**What the task asks:** In your output, repeat each entry exactly and include no pictures.

**Collected data:**
.....
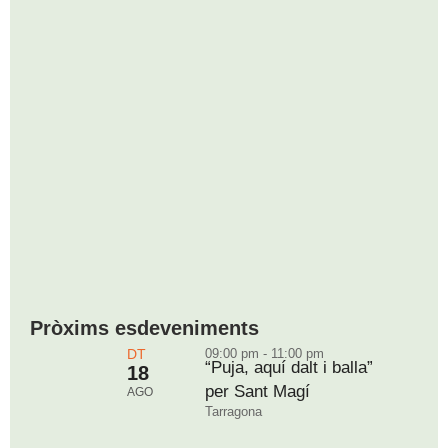
Pròxims esdeveniments
DT
09:00 pm - 11:00 pm
“Puja, aquí dalt i balla”
18
per Sant Magí
AGO
Tarragona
.....
**Expected answer:**
Pròxims esdeveniments
DT
09:00 pm - 11:00 pm
“Puja, aquí dalt i balla”
18
per Sant Magí
AGO
Tarragona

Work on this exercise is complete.